Tempo da lupi. Una contraddittoria sopravvivenza
Lettera al manifesto con risposta Caro Manifesto Ridurre la questione dei lupi al pony di Ursula von der Leyen (mi riferisco all’articolo uscito il 27 settembre su il Manifesto: Ursula si vendica con i lupi) […]
Lettera al manifesto con risposta Caro Manifesto Ridurre la questione dei lupi al pony di Ursula von der Leyen (mi riferisco all’articolo uscito il 27 settembre su il Manifesto: Ursula si vendica con i lupi) […]
Caro Manifesto
Ridurre la questione dei lupi al pony di Ursula von der Leyen (mi riferisco all’articolo uscito il 27 settembre su il Manifesto: Ursula si vendica con i lupi) mi sembra per lo meno superficiale.
Sono nata in Ossola dove, così come in Val Pellice, e altre zone del Piemonte (vedi la Stampa) il dibattito sulla presenza dei lupi è molto acceso.
I lupi scendono a valle, a volte entrano nelle cascine, in questo caso non a caccia di pony ma pecore e capre o vitelli.
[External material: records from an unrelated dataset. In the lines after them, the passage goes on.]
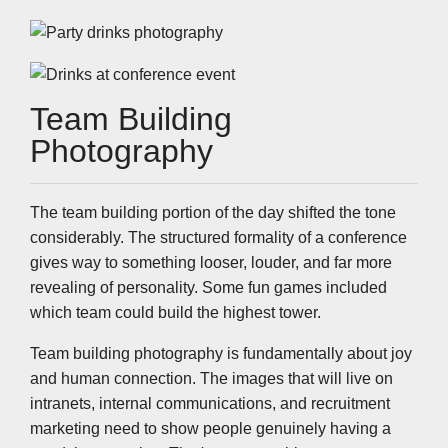
Team Building
Photography
The team building portion of the day shifted the tone
considerably. The structured formality of a conference
gives way to something looser, louder, and far more
revealing of personality. Some fun games included
which team could build the highest tower.
Team building photography is fundamentally about joy
and human connection. The images that will live on
intranets, internal communications, and recruitment
marketing need to show people genuinely having a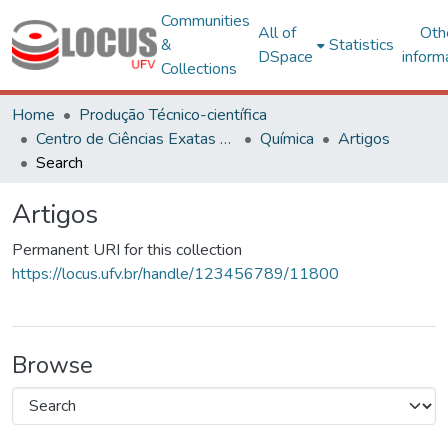
Communities
All of
Oth
&
Statistics
DSpace
inform
Collections
Home
Produção Técnico-científica
Centro de Ciências Exatas e Tecnológicas
Química
Artigos
Search
Artigos
Permanent URI for this collection
https://locus.ufv.br/handle/123456789/11800
Browse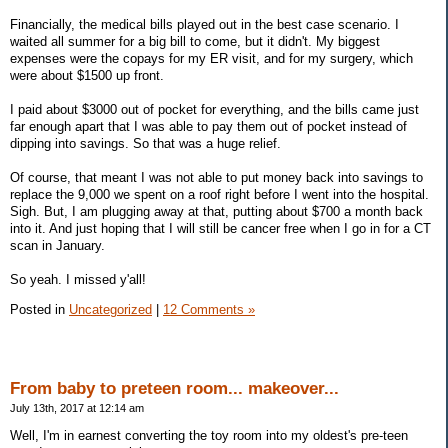
Financially, the medical bills played out in the best case scenario. I
waited all summer for a big bill to come, but it didn't. My biggest
expenses were the copays for my ER visit, and for my surgery, which
were about $1500 up front.
I paid about $3000 out of pocket for everything, and the bills came just
far enough apart that I was able to pay them out of pocket instead of
dipping into savings. So that was a huge relief.
Of course, that meant I was not able to put money back into savings to
replace the 9,000 we spent on a roof right before I went into the hospital.
Sigh. But, I am plugging away at that, putting about $700 a month back
into it. And just hoping that I will still be cancer free when I go in for a CT
scan in January.
So yeah. I missed y'all!
Posted in
Uncategorized
|
12 Comments »
From baby to preteen room... makeover...
July 13th, 2017 at 12:14 am
Well, I'm in earnest converting the toy room into my oldest's pre-teen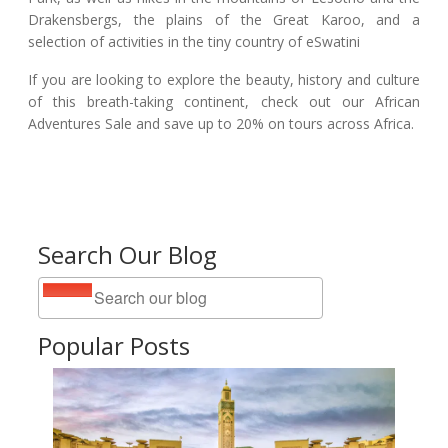
Drakensbergs, the plains of the Great Karoo, and a
selection of activities in the tiny country of eSwatini
If you are looking to explore the beauty, history and culture
of this breath-taking continent, check out our African
Adventures Sale and save up to 20% on tours across Africa.
Search Our Blog
Popular Posts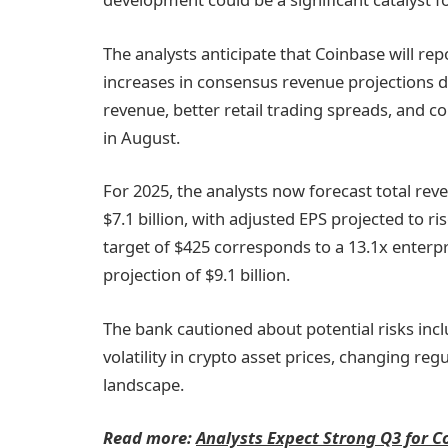
The analysts anticipate that Coinbase will rep
increases in consensus revenue projections d
revenue, better retail trading spreads, and co
in August.
For 2025, the analysts now forecast total reve
$7.1 billion, with adjusted EPS projected to r
target of $425 corresponds to a 13.1x enterp
projection of $9.1 billion.
The bank cautioned about potential risks inc
volatility in crypto asset prices, changing reg
landscape.
Read more:
Analysts Expect Strong Q3 for C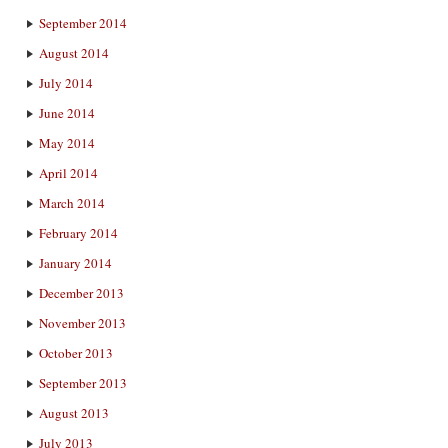
September 2014
August 2014
July 2014
June 2014
May 2014
April 2014
March 2014
February 2014
January 2014
December 2013
November 2013
October 2013
September 2013
August 2013
July 2013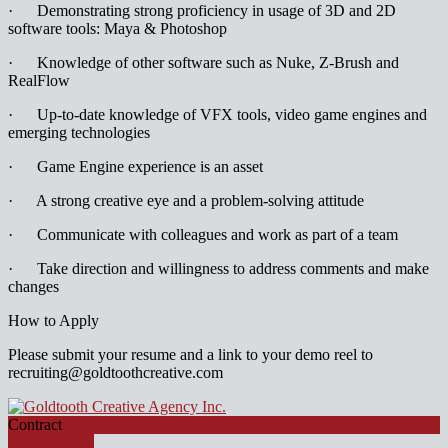
· Demonstrating strong proficiency in usage of 3D and 2D
software tools: Maya & Photoshop
· Knowledge of other software such as Nuke, Z-Brush and
RealFlow
· Up-to-date knowledge of VFX tools, video game engines and
emerging technologies
· Game Engine experience is an asset
· A strong creative eye and a problem-solving attitude
· Communicate with colleagues and work as part of a team
· Take direction and willingness to address comments and make
changes
How to Apply
Please submit your resume and a link to your demo reel to
recruiting@goldtoothcreative.com
Contract
Apply for job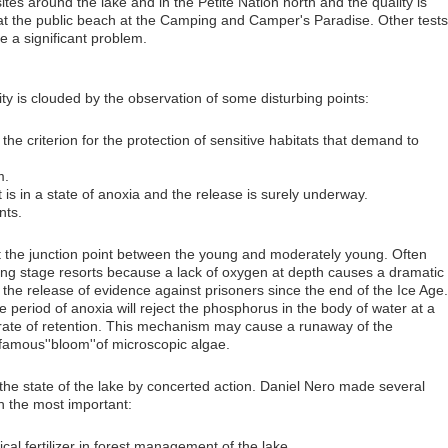
es around the lake and in the Petite Nation north and the quality is
e at the public beach at the Camping and Camper's Paradise. Other tests
 a significant problem.
ity is clouded by the observation of some disturbing points:
the criterion for the protection of sensitive habitats that demand to
m.
t is in a state of anoxia and the release is surely underway.
nts.
t the junction point between the young and moderately young. Often
ing stage resorts because a lack of oxygen at depth causes a dramatic
the release of evidence against prisoners since the end of the Ice Age.
 period of anoxia will reject the phosphorus in the body of water at a
 rate of retention. This mechanism may cause a runaway of the
famous''bloom''of microscopic algae.
ize the state of the lake by concerted action. Daniel Nero made several
h the most important:
ical fertilizer in forest management of the lake.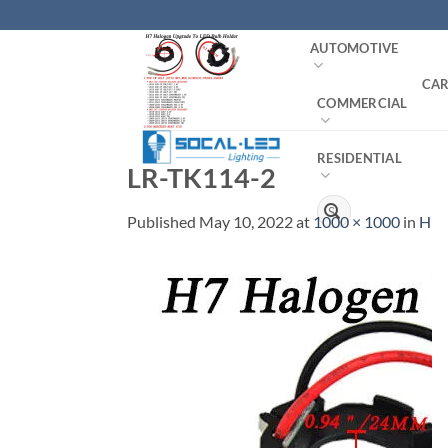
Skip
to
AUTOMOTIVE
content
CAR
COMMERCIAL
RESIDENTIAL
LR-TK114-2
Search
Published
May 10, 2022
at
1000 × 1000
in
H7 
for:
È una zona dove i piccoli allevatori (non i grandi, non ce ne sono in zona) in estate portano le capre, le pecore e le mucche negli alpeggi. Ogni anno però sono sempre meno gli allevatori che fanno rischiare le loro bestie si essere assalite da branchi di lupi. Quindi meno Bettelmatt (un formaggio ricercatissimo e caro perché prodotto solo sugli alpeggi della val Formazza) ma anche rischi causati dall’abbandono delle montagne (sentieri, torrenti) in caso di intemperie.
Comunque, la presenza di specie non autoctone (con intrecci anche tra lupi e cani selvatici) quindi non abituate a convivere con una popolazione, comportamento condizionato anche dal lockdown quando la montagna non era frequentata, ha provocato uno squilibrio ambientale. Pensare che la soluzione possano essere i recinti elettrificati, che ci sono ma non bastano, o i cani da guardiania che, per la loro aggressività, sono diventati un problema per i turisti, è illusorio. Certo è più facile convivere con le volpi che si limitano ad assalire i pollai, mentre gli stambecchi possono essere normalmente cacciati.
È un tema complesso da affrontare ma lasciare che sia solo la destra a farlo ritengo sia sbagliato, perché non stiamo parlando di latifondisti e grandi allevatori, ma di piccoli allevatori e contadini.
Giuliana Sgrena
Cara Giuliana,
da quando i lupi sono una specie «particolarmente protetta» perché a rischio di estinzione il loro numero in Europa è aumentato da poche centinaia a più di 20mila. In Italia ne erano stimati appena un centinaio, ora sono oltre tremila, e la loro presenza è avvertita come un problema per agricoltori e allevatori in molte zone alpine e appenniniche, come testimoni tu stessa dal Piemonte.
La direttiva europea Habitat prevede che si possa prendere in considerazione l’uccisione di un lupo per «prevenire gravi danni» economici e per ragioni di «sicurezza pubblica». In Italia, per gli abbattimenti è necessario il parere dell’Istituto superiore per la protezione e la ricerca ambientale (Ispra) e l’autorizzazione del ministero dell’Ambiente. Forse basterebbe un po’ meno burocrazia.
Per questo sono d’accordo con te: non bisogna ridurre la questione dei lupi al pony di Ursula von der Leyen. Eppure è proprio quello che la presidente della Commissione europea ha fatto, imponendo una modifica della Convenzione di Berna dopo l’uccisione del suo cavallo preferito, nonostante in Germania il numero di lupi presenti e di attacchi agli allevamenti mostrino che non esiste nessuna emergenza. A me sembra l’ennesimo segno del tempo in cui viviamo.